What you should do: The records below must be returned in full and unaltered.

Page layout parsing data:
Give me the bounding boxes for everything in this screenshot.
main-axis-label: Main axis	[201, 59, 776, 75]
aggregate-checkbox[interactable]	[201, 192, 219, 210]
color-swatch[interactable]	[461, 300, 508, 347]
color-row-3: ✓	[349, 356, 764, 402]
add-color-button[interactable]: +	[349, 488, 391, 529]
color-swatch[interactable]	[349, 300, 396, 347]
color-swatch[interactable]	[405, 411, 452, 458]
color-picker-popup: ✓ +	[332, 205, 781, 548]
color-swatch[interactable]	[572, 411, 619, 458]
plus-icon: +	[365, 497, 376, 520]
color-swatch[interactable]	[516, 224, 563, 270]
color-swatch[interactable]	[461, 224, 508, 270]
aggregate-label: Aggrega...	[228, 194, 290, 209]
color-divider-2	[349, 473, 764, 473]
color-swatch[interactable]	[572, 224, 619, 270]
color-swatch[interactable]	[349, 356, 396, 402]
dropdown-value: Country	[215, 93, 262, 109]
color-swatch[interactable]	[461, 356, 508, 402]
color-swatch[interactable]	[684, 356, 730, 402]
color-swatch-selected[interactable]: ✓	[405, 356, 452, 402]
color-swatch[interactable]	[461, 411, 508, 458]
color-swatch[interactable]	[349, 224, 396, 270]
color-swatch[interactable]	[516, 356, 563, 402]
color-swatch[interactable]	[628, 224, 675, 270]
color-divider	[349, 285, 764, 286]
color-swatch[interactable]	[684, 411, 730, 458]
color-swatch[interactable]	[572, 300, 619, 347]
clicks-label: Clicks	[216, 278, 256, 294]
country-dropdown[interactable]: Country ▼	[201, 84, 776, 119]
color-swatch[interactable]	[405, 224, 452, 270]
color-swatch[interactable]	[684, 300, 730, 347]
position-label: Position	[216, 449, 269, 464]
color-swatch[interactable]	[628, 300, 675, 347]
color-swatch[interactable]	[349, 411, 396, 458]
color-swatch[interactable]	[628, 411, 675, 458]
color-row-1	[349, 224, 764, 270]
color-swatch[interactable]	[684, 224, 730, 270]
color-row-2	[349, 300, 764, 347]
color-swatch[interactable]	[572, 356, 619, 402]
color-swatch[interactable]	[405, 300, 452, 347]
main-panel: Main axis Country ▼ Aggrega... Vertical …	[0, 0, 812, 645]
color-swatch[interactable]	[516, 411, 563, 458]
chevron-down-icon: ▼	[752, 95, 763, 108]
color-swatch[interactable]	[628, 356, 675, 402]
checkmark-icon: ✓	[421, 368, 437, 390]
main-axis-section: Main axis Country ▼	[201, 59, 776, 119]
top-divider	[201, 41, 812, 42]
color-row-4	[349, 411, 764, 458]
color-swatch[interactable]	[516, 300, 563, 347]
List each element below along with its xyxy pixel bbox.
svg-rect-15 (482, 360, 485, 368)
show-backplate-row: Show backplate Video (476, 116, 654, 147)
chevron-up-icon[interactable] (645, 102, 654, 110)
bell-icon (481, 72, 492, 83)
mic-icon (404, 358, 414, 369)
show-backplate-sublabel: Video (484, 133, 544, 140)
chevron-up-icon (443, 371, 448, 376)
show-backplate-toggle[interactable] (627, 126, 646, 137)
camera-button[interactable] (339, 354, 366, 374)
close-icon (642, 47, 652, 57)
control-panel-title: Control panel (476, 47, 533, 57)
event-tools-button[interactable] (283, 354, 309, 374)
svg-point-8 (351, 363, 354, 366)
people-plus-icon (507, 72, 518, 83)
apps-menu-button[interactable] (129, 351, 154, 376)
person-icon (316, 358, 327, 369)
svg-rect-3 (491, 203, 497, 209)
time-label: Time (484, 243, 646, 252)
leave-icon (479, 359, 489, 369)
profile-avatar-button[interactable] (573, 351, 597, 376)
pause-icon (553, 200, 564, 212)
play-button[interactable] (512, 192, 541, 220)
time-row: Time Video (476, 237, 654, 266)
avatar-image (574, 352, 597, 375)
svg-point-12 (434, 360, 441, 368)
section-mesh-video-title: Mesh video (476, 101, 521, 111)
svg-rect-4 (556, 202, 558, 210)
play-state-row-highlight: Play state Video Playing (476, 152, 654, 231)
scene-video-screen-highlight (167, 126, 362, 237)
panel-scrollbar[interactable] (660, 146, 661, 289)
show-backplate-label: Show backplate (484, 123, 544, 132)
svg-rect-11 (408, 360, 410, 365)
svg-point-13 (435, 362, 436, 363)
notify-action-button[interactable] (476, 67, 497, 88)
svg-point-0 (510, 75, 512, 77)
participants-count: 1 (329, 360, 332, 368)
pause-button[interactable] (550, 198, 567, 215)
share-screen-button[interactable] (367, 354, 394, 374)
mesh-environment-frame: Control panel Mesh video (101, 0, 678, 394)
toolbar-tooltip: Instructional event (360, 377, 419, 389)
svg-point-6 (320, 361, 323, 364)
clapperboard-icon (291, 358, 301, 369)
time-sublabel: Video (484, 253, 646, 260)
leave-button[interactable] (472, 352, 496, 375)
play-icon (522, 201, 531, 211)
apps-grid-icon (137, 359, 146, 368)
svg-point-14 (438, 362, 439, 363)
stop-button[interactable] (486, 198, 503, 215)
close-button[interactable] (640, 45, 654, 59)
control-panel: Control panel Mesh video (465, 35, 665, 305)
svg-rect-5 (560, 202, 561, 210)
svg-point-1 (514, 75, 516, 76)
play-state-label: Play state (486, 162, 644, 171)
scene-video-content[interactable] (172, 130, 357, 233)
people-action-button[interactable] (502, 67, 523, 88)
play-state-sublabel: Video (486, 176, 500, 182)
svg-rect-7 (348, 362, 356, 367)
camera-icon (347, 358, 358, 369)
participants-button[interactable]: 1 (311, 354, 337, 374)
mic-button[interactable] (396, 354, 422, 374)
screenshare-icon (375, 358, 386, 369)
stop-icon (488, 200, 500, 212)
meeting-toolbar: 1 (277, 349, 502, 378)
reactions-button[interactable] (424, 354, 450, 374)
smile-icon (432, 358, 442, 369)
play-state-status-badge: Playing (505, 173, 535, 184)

Answer for the task:
Give me the bounding boxes for everything in this screenshot.
main-axis-label: Main axis	[201, 59, 776, 75]
aggregate-checkbox[interactable]	[201, 192, 219, 210]
color-swatch[interactable]	[461, 300, 508, 347]
color-row-3: ✓	[349, 356, 764, 402]
add-color-button[interactable]: +	[349, 488, 391, 529]
color-swatch[interactable]	[349, 300, 396, 347]
color-swatch[interactable]	[405, 411, 452, 458]
color-picker-popup: ✓ +	[332, 205, 781, 548]
color-swatch[interactable]	[572, 411, 619, 458]
plus-icon: +	[365, 497, 376, 520]
color-swatch[interactable]	[516, 224, 563, 270]
color-swatch[interactable]	[461, 224, 508, 270]
aggregate-label: Aggrega...	[228, 194, 290, 209]
color-divider-2	[349, 473, 764, 473]
color-swatch[interactable]	[572, 224, 619, 270]
color-swatch[interactable]	[349, 356, 396, 402]
dropdown-value: Country	[215, 93, 262, 109]
color-swatch[interactable]	[461, 356, 508, 402]
color-swatch[interactable]	[684, 356, 730, 402]
color-swatch-selected[interactable]: ✓	[405, 356, 452, 402]
color-swatch[interactable]	[461, 411, 508, 458]
color-swatch[interactable]	[349, 224, 396, 270]
color-swatch[interactable]	[516, 356, 563, 402]
color-swatch[interactable]	[628, 224, 675, 270]
color-divider	[349, 285, 764, 286]
color-swatch[interactable]	[684, 411, 730, 458]
color-swatch[interactable]	[572, 300, 619, 347]
clicks-label: Clicks	[216, 278, 256, 294]
country-dropdown[interactable]: Country ▼	[201, 84, 776, 119]
color-swatch[interactable]	[405, 224, 452, 270]
color-swatch[interactable]	[684, 300, 730, 347]
position-label: Position	[216, 449, 269, 464]
color-swatch[interactable]	[628, 300, 675, 347]
color-swatch[interactable]	[349, 411, 396, 458]
color-swatch[interactable]	[628, 411, 675, 458]
color-row-1	[349, 224, 764, 270]
color-swatch[interactable]	[684, 224, 730, 270]
color-row-2	[349, 300, 764, 347]
color-swatch[interactable]	[572, 356, 619, 402]
color-swatch[interactable]	[405, 300, 452, 347]
main-panel: Main axis Country ▼ Aggrega... Vertical …	[0, 0, 812, 645]
color-swatch[interactable]	[516, 411, 563, 458]
chevron-down-icon: ▼	[752, 95, 763, 108]
color-swatch[interactable]	[628, 356, 675, 402]
checkmark-icon: ✓	[421, 368, 437, 390]
main-axis-section: Main axis Country ▼	[201, 59, 776, 119]
top-divider	[201, 41, 812, 42]
color-row-4	[349, 411, 764, 458]
color-swatch[interactable]	[516, 300, 563, 347]
List each element below along with its xyxy pixel bbox.
svg-rect-15 (482, 360, 485, 368)
show-backplate-row: Show backplate Video (476, 116, 654, 147)
chevron-up-icon[interactable] (645, 102, 654, 110)
bell-icon (481, 72, 492, 83)
mic-icon (404, 358, 414, 369)
show-backplate-sublabel: Video (484, 133, 544, 140)
chevron-up-icon (443, 371, 448, 376)
show-backplate-toggle[interactable] (627, 126, 646, 137)
camera-button[interactable] (339, 354, 366, 374)
close-icon (642, 47, 652, 57)
control-panel-title: Control panel (476, 47, 533, 57)
event-tools-button[interactable] (283, 354, 309, 374)
svg-point-8 (351, 363, 354, 366)
people-plus-icon (507, 72, 518, 83)
apps-menu-button[interactable] (129, 351, 154, 376)
person-icon (316, 358, 327, 369)
svg-rect-3 (491, 203, 497, 209)
time-label: Time (484, 243, 646, 252)
leave-icon (479, 359, 489, 369)
profile-avatar-button[interactable] (573, 351, 597, 376)
pause-icon (553, 200, 564, 212)
play-button[interactable] (512, 192, 541, 220)
time-row: Time Video (476, 237, 654, 266)
avatar-image (574, 352, 597, 375)
svg-point-12 (434, 360, 441, 368)
section-mesh-video-title: Mesh video (476, 101, 521, 111)
svg-rect-4 (556, 202, 558, 210)
play-state-row-highlight: Play state Video Playing (476, 152, 654, 231)
scene-video-screen-highlight (167, 126, 362, 237)
panel-scrollbar[interactable] (660, 146, 661, 289)
show-backplate-label: Show backplate (484, 123, 544, 132)
svg-rect-11 (408, 360, 410, 365)
svg-point-13 (435, 362, 436, 363)
notify-action-button[interactable] (476, 67, 497, 88)
svg-point-0 (510, 75, 512, 77)
participants-count: 1 (329, 360, 332, 368)
pause-button[interactable] (550, 198, 567, 215)
share-screen-button[interactable] (367, 354, 394, 374)
mesh-environment-frame: Control panel Mesh video (101, 0, 678, 394)
toolbar-tooltip: Instructional event (360, 377, 419, 389)
svg-point-6 (320, 361, 323, 364)
clapperboard-icon (291, 358, 301, 369)
time-sublabel: Video (484, 253, 646, 260)
leave-button[interactable] (472, 352, 496, 375)
play-icon (522, 201, 531, 211)
apps-grid-icon (137, 359, 146, 368)
svg-point-14 (438, 362, 439, 363)
stop-button[interactable] (486, 198, 503, 215)
close-button[interactable] (640, 45, 654, 59)
control-panel: Control panel Mesh video (465, 35, 665, 305)
svg-rect-5 (560, 202, 561, 210)
svg-point-1 (514, 75, 516, 76)
play-state-label: Play state (486, 162, 644, 171)
scene-video-content[interactable] (172, 130, 357, 233)
people-action-button[interactable] (502, 67, 523, 88)
play-state-sublabel: Video (486, 176, 500, 182)
svg-rect-7 (348, 362, 356, 367)
camera-icon (347, 358, 358, 369)
participants-button[interactable]: 1 (311, 354, 337, 374)
mic-button[interactable] (396, 354, 422, 374)
screenshare-icon (375, 358, 386, 369)
stop-icon (488, 200, 500, 212)
meeting-toolbar: 1 (277, 349, 502, 378)
reactions-button[interactable] (424, 354, 450, 374)
smile-icon (432, 358, 442, 369)
play-state-status-badge: Playing (505, 173, 535, 184)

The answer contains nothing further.